Activity — Please figure out how many lines in the material contain "後席モニター", and give only that number.

The input —
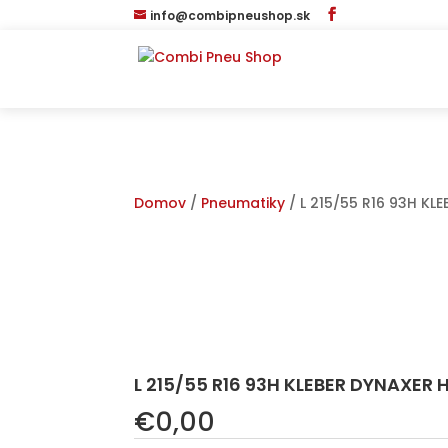
info@combipneushop.sk
Domov
/
Pneumatiky
/ L 215/55 R16 93H K
L 215/55 R16 93H KLEBER DYNAXER
€
0,00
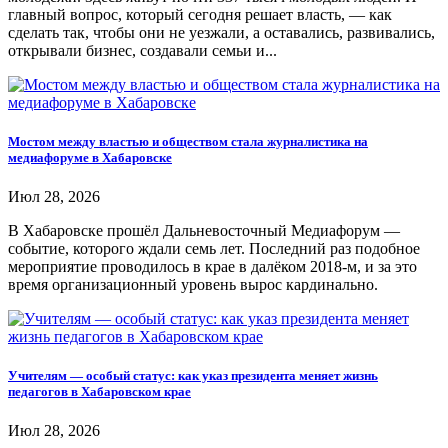
главный вопрос, который сегодня решает власть, — как
сделать так, чтобы они не уезжали, а оставались, развивались,
открывали бизнес, создавали семьи и...
Мостом между властью и обществом стала журналистика на
медиафоруме в Хабаровске
Июл 28, 2026
В Хабаровске прошёл Дальневосточный Медиафорум —
событие, которого ждали семь лет. Последний раз подобное
мероприятие проводилось в крае в далёком 2018-м, и за это
время организационный уровень вырос кардинально.
Учителям — особый статус: как указ президента меняет жизнь
педагогов в Хабаровском крае
Июл 28, 2026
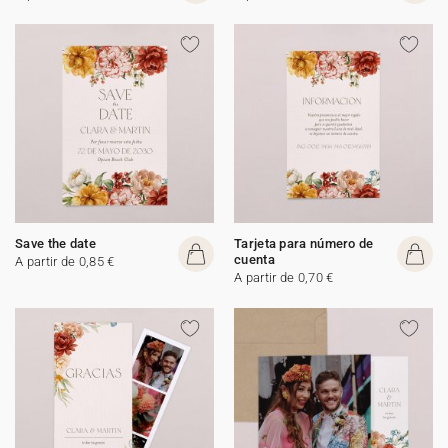
Save the date
Tarjeta para número de
cuenta
A partir de 0,85 €
A partir de 0,70 €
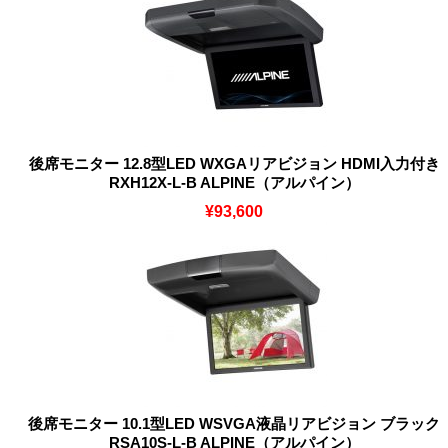
後席モニター 12.8型LED WXGAリアビジョン HDMI入力付き
RXH12X-L-B ALPINE（アルパイン）
¥93,600
後席モニター 10.1型LED WSVGA液晶リアビジョン ブラック
RSA10S-L-B ALPINE（アルパイン）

Finished task — 2